Uno tiene la tarde tonta. Está viendo el programa vespertino de Ana Rosa. La presentadora, como si fuera un picador taurino, agranda la herida de una familia que tiene un hijo con problemas mentales y que se cree un obispo. Suena el teléfono.

Lo descuelgas. Al otro lado un amable joven pregunta por el titular con nombres y apellidos. «Soy yo», contestas tras quitar el volumen al aparato (Ana Rosa ya ha pasado a la crónica rosa). «Le llamo de la gestoría Geslex», dice el desconocido. «¿Con quién hablo?», añade. A continuación, y muy rápido, anuncia al incauto que le tiene que hacer una liquidación. ¡Jolines, otro pufo¡

Esta vez no estás activo. A las tres de la madrugada el móvil te despierta inopinadamente. Casi nadie remite «sms», pero esa fatídica noche recibes varios. Al primero, que te ha desvelado, siguen otros tres seguidos, como disparos. Es tu banco, que no descansa.

Te informa de que te han hecho varios cargos con tu tarjeta de crédito desde Lituania.

Con el miedo en el cuerpo buscas el número de asistencia al cliente. Llamas. Afortunadamente hay un servicio de 24 horas. Una amable operadora te confirma la situación: has sido víctima de una estafa.

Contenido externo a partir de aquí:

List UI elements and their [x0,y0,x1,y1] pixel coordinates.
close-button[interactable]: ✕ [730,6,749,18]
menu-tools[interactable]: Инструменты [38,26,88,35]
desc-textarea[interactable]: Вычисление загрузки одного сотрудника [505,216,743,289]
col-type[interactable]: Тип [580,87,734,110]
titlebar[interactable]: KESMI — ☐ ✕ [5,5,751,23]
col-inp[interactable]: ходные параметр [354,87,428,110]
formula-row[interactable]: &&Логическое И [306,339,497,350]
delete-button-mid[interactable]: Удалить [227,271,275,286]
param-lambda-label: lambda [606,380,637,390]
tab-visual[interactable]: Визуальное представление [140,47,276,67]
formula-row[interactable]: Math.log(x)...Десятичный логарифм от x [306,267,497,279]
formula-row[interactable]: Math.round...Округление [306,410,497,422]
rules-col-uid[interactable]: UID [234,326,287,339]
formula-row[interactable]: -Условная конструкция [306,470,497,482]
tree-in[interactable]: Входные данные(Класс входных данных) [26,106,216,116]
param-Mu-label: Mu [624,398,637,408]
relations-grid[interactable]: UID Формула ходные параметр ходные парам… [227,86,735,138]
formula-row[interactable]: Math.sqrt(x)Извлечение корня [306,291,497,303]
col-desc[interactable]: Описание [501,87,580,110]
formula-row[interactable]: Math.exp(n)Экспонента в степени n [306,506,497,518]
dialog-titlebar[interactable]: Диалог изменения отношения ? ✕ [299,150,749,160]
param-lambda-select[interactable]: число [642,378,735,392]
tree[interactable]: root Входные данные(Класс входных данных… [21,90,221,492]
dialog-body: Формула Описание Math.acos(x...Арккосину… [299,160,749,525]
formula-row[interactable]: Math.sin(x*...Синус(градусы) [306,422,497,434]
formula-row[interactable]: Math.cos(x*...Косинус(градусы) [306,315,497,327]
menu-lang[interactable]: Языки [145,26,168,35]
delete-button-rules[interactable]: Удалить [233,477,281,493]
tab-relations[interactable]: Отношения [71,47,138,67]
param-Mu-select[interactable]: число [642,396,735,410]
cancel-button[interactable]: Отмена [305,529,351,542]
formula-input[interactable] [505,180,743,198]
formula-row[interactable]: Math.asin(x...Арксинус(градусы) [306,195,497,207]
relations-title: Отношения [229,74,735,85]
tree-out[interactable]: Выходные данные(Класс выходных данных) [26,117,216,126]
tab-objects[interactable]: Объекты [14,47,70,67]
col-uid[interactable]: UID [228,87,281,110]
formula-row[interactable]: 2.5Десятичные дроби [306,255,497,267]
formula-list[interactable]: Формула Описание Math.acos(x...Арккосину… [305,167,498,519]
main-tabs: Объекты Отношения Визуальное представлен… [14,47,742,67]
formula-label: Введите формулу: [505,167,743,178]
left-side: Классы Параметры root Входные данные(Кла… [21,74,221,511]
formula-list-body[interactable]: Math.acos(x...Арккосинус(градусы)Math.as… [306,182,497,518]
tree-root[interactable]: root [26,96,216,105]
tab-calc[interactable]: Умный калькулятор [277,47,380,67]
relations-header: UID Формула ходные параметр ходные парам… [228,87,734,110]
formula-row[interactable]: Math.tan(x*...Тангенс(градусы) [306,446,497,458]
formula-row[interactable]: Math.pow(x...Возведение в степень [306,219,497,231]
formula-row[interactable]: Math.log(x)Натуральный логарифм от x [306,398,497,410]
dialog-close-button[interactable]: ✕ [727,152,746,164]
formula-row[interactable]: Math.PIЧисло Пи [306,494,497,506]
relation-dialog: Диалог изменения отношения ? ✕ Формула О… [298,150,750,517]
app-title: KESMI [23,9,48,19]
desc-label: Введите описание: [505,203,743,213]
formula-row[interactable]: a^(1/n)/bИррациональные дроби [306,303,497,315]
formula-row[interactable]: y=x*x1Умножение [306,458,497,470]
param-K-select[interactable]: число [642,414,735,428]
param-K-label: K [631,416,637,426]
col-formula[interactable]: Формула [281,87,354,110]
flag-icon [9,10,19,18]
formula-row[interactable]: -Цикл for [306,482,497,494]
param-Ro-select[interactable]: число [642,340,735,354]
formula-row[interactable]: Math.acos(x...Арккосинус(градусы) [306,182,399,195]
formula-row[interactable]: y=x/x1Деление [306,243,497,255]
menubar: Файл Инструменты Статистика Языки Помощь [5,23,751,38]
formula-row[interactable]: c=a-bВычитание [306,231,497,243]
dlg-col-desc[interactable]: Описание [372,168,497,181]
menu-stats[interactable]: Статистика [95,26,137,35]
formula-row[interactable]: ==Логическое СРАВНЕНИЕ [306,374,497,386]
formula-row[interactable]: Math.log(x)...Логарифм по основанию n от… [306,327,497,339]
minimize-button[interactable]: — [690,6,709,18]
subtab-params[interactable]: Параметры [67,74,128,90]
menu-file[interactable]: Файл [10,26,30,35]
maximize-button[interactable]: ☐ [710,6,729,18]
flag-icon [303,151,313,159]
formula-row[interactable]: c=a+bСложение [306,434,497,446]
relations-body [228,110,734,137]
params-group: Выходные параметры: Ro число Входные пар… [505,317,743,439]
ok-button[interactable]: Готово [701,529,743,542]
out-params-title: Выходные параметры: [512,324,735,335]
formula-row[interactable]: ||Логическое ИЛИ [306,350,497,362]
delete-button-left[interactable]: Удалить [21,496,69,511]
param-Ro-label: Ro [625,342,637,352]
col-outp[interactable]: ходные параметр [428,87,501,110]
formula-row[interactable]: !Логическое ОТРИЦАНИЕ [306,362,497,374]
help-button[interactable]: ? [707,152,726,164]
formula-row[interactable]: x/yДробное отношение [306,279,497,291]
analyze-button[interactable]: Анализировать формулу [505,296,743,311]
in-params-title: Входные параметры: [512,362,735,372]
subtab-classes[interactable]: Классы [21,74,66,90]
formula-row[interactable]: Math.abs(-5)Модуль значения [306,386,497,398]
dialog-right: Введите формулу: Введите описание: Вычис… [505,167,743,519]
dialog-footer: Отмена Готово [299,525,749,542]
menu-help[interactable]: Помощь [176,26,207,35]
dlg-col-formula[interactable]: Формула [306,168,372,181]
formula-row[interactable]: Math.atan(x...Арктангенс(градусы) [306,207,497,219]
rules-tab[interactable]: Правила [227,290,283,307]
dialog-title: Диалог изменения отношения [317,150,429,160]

Cancelas la tarjeta. A las pocas horas te levantas. Empieza el calvario. Vas a tu oficina. Te dan un resguardo de las extracciones fraudulentas. Te desplazas a la Jefatura Superior de Policía de Simó Ballester. Haces una interminable cola en la sección correspondiente. El agente que te atiende está curtido en estas lides. Ni se inmuta. Sabes que la denuncia no va a servir para nada, pero al menos intentarás revocar las operaciones. Vuelves al banco. Nuevas colas. Al cabo de unos días te anulan los sablazos. Se te queda cara de tonto y no puedes usar la visa en un mes, hasta que aparece la nueva.

En esta ocasión estás viendo por la tele al Mallorca jugar mal. Va a perder o a empatar. Da lo mismo, tu club se asoma al abismo.

Nuevo mensaje de «WhatsApp». Es un número desconocido. La imagen de la remitente es una despampanante señorita. Te dice «hola», como si te conociera de toda la vida. El prefijo es de un país del Este. Vade retro. Si picas y contestas estás frito. Tu equipo siestea sin meter gol.

Supuestamente te llaman del banco. Un locuaz empleado se presenta; hace alarde de que conoce numerosos datos sobre ti y tu cuenta. Te empieza a liar. Te dice no sé qué de que tienes que firmar una autorización con tu aplicación para algo que no entiendes. Malo, malo. Ignoras si es un gestor auténtico o un vulgar suplantador. «Ya me pasaré por la sucursal», zanjas. Los golfos no nos dejan tranquilos ni de noche, ni de día.